May 31, Medoc region
We docked at Fort Medoc and then were split into two groups to visit Medoc vineyards, each on the Bordeaux Wine Official Classification of 1855. On the way to the one our group was to visit, we made a couple of photo stops.
Chateau Gruaud Larose in Saint-Julien, had a recently built observation tower with stainless steel sides that looked like a cheese grater (these were to cut down the wind.) From the top we got a nice view of the surrounding countryside and could see all the way to the river.
Then we were led on a tour of the vats; variously concrete and French Oak (they were very insistent on saying French Oak.) We were then taken into an enormous room where smaller barrels were racked and aged. Last was the tasting, where we were first offered a 2015 vintage and then a 2001. Leslie and I both preferred the 2001, but not enough to spend EUR130/bottle to send some home.
It was here that we learned how wines are classified in Bordeaux, which isn't the same as othe French regions (or elsewhere in the world.) If the label has a town name, such as Saint-Julien, then all the grapes for that wine must have been grown in that town. If the wine has a mix of grapes from different towns, it is simply called Bordeaux. That doesn't mean a "Bordeaux" is inferior - indeed, one of our favorites during the trip was called such. There's more complexity there, and it all changes when you move into another region.
June 1, Cadillac
The ship did a "technical stop" back in Bordeaux in the middle of the night, then went out to Cadillac. The first event was a visit to Castle Royal de Cazaneuve, where King Henry IV and Queen Margot lived. Our local guide wasn't allowed to guide us, and just pointed us at a direction. That there was no map of the castle and that individual rooms were unlabeled wasn't a help, so we just wandered through looking at the various rooms and their furnishings. (Oh, and photos inside were not permitted, which sometimes happens when the site is privately owned.)
One of the interesting things we learned was that the surrounding land had once been marsh, but pine trees were planted that dried it out. After touring the castle we were treated to a glass of a Sauterne (since we were in that region.)
We then headed back to the ship, and had lunch on the Sun Deck, with Uniworld serving some local dishes (small pizza-like things with vegetables, salad with blue cheese, and much more.) It was very pleasant, with a temperature around 81 and a nice breeze.

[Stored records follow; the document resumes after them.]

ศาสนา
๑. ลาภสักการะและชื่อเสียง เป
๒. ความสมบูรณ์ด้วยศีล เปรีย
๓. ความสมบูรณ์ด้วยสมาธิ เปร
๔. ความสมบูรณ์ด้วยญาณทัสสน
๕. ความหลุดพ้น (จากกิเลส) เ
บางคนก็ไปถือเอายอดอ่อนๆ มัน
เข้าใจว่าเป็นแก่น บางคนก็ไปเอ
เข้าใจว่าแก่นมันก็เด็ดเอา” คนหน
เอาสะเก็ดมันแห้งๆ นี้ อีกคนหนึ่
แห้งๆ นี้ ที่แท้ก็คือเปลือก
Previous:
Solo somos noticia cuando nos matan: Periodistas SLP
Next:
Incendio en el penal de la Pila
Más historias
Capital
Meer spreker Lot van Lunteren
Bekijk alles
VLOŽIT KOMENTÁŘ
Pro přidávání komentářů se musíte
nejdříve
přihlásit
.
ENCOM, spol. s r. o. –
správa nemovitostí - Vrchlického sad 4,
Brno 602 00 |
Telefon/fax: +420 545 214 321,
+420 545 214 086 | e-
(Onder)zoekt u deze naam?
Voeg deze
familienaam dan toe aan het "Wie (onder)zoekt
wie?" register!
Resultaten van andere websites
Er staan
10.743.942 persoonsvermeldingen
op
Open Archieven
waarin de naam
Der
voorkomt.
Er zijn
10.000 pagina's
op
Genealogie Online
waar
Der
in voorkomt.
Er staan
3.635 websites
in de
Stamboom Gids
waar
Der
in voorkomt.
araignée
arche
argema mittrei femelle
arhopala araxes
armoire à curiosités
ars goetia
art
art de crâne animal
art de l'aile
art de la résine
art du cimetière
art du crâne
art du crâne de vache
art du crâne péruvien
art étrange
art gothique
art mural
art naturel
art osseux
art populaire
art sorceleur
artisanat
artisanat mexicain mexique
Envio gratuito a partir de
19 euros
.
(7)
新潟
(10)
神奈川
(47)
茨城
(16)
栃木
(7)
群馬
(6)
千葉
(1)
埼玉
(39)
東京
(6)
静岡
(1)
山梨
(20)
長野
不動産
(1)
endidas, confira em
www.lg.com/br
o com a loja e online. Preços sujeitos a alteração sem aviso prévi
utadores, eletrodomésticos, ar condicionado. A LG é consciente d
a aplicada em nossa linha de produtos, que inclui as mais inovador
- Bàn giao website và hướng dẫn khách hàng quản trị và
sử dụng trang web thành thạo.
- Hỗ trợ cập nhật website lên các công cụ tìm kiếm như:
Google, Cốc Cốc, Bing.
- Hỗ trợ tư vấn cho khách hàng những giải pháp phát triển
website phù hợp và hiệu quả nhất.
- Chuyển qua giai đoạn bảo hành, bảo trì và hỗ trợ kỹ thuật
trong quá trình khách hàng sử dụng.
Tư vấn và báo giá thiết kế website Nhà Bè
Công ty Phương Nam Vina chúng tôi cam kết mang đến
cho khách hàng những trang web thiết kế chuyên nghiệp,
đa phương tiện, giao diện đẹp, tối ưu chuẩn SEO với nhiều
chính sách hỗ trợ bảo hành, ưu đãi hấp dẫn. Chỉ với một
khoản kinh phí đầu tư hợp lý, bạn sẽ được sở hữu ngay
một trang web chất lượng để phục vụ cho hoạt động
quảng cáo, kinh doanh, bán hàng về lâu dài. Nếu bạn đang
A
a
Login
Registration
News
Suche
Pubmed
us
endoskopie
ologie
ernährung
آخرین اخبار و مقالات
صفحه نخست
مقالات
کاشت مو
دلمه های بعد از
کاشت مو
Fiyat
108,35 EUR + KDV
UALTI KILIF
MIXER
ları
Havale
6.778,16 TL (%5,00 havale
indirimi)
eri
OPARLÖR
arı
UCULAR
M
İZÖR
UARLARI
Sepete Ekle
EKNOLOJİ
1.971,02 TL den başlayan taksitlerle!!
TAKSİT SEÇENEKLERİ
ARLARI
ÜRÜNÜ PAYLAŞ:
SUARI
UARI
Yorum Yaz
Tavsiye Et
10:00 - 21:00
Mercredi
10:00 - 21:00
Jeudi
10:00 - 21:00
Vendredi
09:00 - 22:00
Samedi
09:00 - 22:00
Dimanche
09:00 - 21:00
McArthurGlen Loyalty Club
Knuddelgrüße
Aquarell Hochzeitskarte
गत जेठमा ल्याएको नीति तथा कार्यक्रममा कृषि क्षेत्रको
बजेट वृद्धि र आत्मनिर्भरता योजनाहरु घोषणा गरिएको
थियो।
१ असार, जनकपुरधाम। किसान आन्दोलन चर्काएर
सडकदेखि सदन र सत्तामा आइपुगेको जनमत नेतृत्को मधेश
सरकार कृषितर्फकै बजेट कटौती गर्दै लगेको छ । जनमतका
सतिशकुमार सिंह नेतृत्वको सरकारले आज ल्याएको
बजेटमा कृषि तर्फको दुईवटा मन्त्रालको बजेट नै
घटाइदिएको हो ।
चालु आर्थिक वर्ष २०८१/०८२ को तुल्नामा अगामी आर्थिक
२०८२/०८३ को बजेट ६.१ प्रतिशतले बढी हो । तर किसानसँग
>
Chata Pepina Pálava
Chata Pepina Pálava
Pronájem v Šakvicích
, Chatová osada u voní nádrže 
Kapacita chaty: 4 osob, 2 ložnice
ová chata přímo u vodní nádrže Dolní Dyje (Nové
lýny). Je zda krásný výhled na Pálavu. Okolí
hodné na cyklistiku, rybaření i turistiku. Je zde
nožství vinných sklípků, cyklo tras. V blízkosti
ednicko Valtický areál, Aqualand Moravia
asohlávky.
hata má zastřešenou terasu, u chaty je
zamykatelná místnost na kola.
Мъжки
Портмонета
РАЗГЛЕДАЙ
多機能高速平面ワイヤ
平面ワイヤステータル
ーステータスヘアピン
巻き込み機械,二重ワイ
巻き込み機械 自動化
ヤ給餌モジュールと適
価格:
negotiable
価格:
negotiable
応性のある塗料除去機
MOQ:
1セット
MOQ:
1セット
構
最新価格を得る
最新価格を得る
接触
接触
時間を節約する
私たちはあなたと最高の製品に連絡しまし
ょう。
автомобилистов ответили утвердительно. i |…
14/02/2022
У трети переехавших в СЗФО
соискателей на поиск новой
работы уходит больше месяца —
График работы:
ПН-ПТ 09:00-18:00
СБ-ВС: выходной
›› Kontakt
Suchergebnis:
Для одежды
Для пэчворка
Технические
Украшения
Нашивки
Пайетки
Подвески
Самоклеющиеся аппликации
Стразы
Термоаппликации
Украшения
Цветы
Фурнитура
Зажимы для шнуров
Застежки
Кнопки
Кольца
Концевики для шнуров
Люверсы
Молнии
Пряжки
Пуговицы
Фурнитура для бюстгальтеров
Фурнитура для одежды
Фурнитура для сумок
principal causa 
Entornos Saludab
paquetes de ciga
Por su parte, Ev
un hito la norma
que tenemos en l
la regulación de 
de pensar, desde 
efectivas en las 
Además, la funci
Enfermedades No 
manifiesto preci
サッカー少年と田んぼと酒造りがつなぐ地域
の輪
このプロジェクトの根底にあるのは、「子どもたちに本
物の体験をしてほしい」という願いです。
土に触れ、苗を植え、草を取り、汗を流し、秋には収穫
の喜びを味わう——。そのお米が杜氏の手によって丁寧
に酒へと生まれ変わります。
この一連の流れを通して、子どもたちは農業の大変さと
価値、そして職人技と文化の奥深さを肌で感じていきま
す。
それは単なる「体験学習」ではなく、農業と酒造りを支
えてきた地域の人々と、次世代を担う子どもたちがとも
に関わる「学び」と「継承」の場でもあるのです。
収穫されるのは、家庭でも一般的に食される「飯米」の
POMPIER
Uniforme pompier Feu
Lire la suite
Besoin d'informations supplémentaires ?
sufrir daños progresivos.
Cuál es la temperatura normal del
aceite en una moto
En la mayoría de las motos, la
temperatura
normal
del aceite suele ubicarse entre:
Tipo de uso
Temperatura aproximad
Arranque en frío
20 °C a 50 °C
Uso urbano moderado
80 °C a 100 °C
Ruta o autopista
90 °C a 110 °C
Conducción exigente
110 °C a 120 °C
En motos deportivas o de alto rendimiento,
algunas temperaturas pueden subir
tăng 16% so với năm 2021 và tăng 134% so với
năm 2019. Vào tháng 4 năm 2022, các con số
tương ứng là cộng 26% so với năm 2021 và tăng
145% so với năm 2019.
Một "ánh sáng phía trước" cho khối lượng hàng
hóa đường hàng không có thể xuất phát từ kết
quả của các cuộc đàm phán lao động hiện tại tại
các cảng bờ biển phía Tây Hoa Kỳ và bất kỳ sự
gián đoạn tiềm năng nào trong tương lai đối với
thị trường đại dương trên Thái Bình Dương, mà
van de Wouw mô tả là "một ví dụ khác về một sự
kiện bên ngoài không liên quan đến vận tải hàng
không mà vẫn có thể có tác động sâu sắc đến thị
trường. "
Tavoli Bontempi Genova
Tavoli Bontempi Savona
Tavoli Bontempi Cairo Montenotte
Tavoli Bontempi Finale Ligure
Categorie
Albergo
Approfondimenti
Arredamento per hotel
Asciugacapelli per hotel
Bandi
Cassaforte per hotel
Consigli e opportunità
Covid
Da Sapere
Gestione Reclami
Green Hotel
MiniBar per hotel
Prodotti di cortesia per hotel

In the afternoon we attended a "Connoisseur Wine Tasting" with the ship's Hungarian sommelier, Zsanett (she said to pronounce it like Janet.) Surprisingly, only one of the wines, a Margaux, was French; two were American and one from Germany. Zsanett was trying to teach us how to evaluate wines in general, so we had two Cabernets and two Rieslings so that we could discern the differences between each pair. Color, clarity, nose and then taste were all things we were to determine. Some bites of cheese and fig jam were provided - Zsanett showed us how foods can change how you perceive the taste of wine. It was very informative.
In the evening, we went to a Food and Wine Pairing dinner (no such thing as too much wine!), which was very tasty!